The platforms of wrath
The attack could have left him permanently brain-damaged. It could even have killed him. That said, the assault on the 52-year-old Athens metro station master at Omonia last Wednesday should not surprise us. Blind violence is no rarity anymore. Remember how many rude awakenings, how many times we struggled to understand acts of great brutality, much less digest them.
The sequence of events points to a sick, brutal act: Two young men get angry after the station manager asks them to put on their masks. They target him with slurs, but the verbal violence is not enough. They are thirsty for more, physical violence. They need it. They follow the victim and as soon as he gets off at Omonia station, they begin to punch and kick him. The metro employee lies curled up on the floor as he tries to protect himself from the blows. What do they see in him? They see a man, prey, or some object on which they can act out their hate. Where does all this sick anger that can potentially turn two young men into killers originate?
It is not the first time that we have learned of such acts of physical or psychological violence. In fact the platforms of the Athens metro and ISAP railway have witnessed similar incidents in the past. In December 2015, a group of 20 men beat up a team of ticket inspectors at Omonia station. Three employees had to be taken to hospital. Another female ticket inspector was targeted by unknown assailants who spray-painted a warning on the walls of her home: “Snitch inspector lives here. Out of the neighborhood,” it said.

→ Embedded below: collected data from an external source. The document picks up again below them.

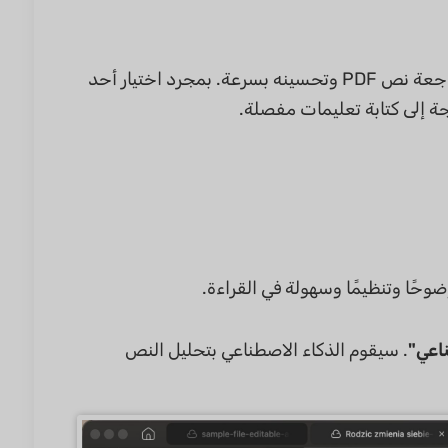
إذا كنت ترغب في العمل بشكل أسرع، يمكنك استخدام الاقتراحات الجاهزة لمراجعة نص PDF وتحسينه بسرعة. بمجرد اختيار أحد
اجة إلى كتابة تعليمات مفصلة.
ضوحًا وتنظيمًا وسهولة في القراءة.
ناعي"
. سيقوم الذكاء الاصطناعي بتحليل النص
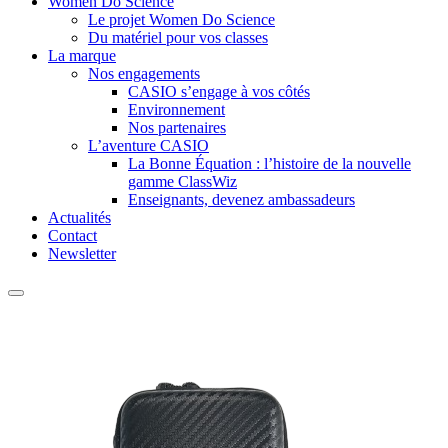
Women Do Science
Le projet Women Do Science
Du matériel pour vos classes
La marque
Nos engagements
CASIO s’engage à vos côtés
Environnement
Nos partenaires
L’aventure CASIO
La Bonne Équation : l’histoire de la nouvelle
gamme ClassWiz
Enseignants, devenez ambassadeurs
Actualités
Contact
Newsletter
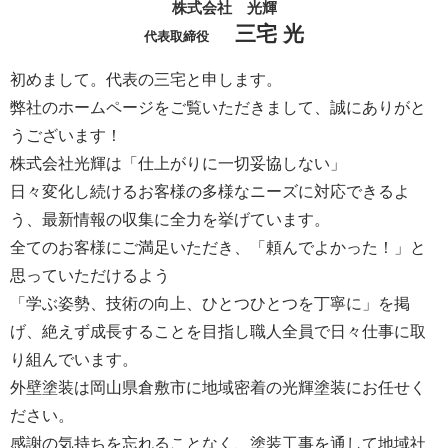
株式会社 光輝
三宅 光
代表取締役
初めまして。代表の三宅と申します。
弊社のホームページをご覧いただきまして、誠にありがと
うございます！
株式会社光輝は「仕上がりに一切妥協しない」
日々変化し続けるお客様の多様なニーズに対応できるよ
う、最新情報の収集に全力を挙げています。
全てのお客様にご満足いただき、「頼んでよかった！」と
思っていただけるよう
「学ぶ姿勢、技術の向上、ひとつひとつを丁寧に」を掲
げ、絶えず成長することを目指し職人全員で日々仕事に取
り組んでいます。
外壁塗装は岡山県倉敷市に地域密着の光輝塗装にお任せく
ださい。
感謝の気持ちを忘れることなく、塗装工事を通して地域社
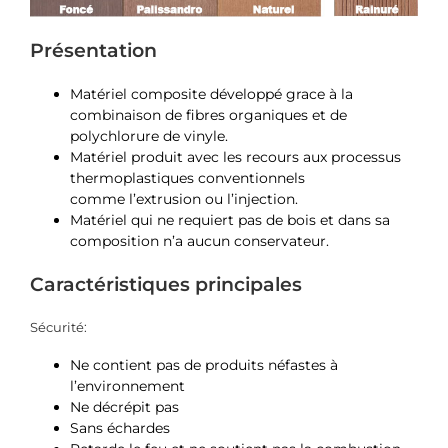
Présentation
Matériel composite développé grace à la
combinaison de fibres organiques et de
polychlorure de vinyle.
Matériel produit avec les recours aux processus
thermoplastiques conventionnels
comme l’extrusion ou l’injection.
Matériel qui ne requiert pas de bois et dans sa
composition n’a aucun conservateur.
Caractéristiques principales
Sécurité:
Ne contient pas de produits néfastes à
l’environnement
Ne décrépit pas
Sans échardes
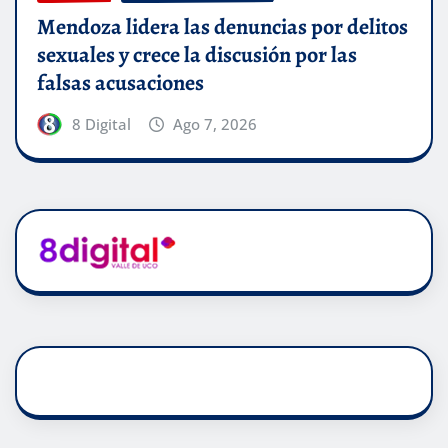
Mendoza lidera las denuncias por delitos
sexuales y crece la discusión por las
falsas acusaciones
8 Digital
Ago 7, 2026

News reports have identified the two teenagers in the latest attack as “mask deniers.” However, the pandemic and the emergence of the anti-mask movement alone cannot explain their barbarity. A demand from an official to put on a mask is not enough to generate that amount of hatred. Likewise, “Buy a ticket” should not have been enough to provoke a similar reaction.
I am not saying here that the culture of negationism against measures and rules, of unprovoked verbal and physical violence, and of public humiliation that has spread over the past decade does not offer some explanation to such behaviors. But it is more of a symptom than a cause.
These two young men may be mask deniers or be drawn to some kind of anti-systemic mentality. Most importantly, however, they are deniers of moderation, they are deniers of human life, they are two people ruled by primitive instincts, without inner restraints or moral inhibitions. Such instincts cannot be attributed to any single denial. Their roots run far deeper than that.